***** SUPPLIED MATERIAL *****

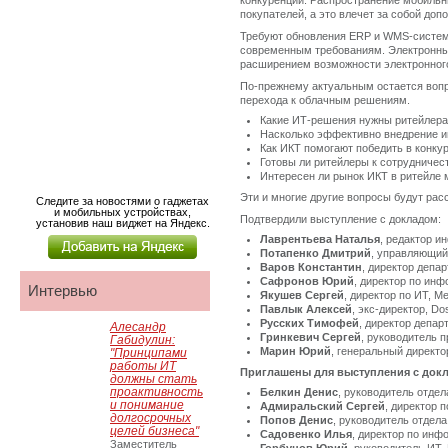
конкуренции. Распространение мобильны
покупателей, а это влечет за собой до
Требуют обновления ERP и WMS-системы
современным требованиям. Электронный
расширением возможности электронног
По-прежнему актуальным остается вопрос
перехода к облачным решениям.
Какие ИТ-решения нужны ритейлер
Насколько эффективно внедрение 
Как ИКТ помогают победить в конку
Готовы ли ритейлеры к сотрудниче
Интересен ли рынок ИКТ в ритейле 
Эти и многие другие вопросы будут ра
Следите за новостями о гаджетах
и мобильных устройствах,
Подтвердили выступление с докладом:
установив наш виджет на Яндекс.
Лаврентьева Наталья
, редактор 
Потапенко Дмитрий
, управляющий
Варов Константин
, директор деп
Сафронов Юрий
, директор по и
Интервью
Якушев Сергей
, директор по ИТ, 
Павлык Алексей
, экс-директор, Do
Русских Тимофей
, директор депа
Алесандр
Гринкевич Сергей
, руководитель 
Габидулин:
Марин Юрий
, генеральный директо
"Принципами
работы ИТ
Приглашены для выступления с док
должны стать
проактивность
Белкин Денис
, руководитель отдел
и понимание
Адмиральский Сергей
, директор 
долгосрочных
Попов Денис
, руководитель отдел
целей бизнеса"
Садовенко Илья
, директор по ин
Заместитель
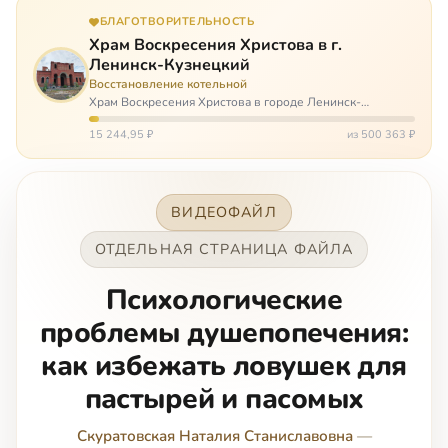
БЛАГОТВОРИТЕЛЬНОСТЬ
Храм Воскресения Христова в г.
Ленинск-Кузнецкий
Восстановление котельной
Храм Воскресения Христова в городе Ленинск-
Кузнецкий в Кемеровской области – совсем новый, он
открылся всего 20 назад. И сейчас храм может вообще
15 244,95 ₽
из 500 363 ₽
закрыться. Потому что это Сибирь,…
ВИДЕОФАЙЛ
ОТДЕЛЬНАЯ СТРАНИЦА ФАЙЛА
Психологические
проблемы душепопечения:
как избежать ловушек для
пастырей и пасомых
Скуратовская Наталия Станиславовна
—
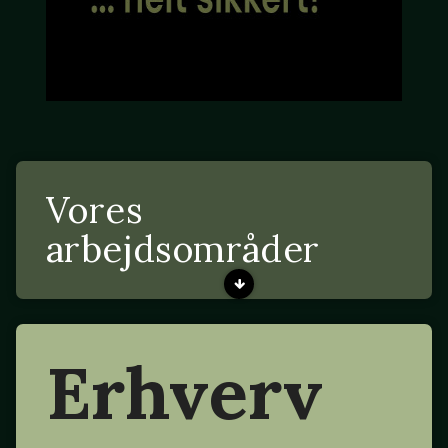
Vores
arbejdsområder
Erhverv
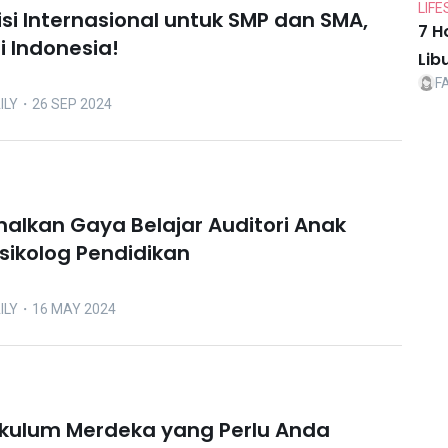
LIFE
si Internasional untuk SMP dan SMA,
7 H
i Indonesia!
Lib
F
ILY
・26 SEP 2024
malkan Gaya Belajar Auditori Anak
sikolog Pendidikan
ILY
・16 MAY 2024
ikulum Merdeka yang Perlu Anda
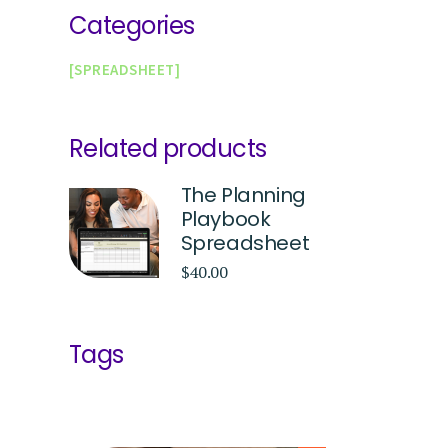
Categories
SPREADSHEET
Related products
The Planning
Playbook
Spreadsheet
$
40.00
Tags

*****

ACTIVITY: Each line of the listing that contains the word "директор" must be counted. Give only the resulting figure.

RESPONSE BOX: 7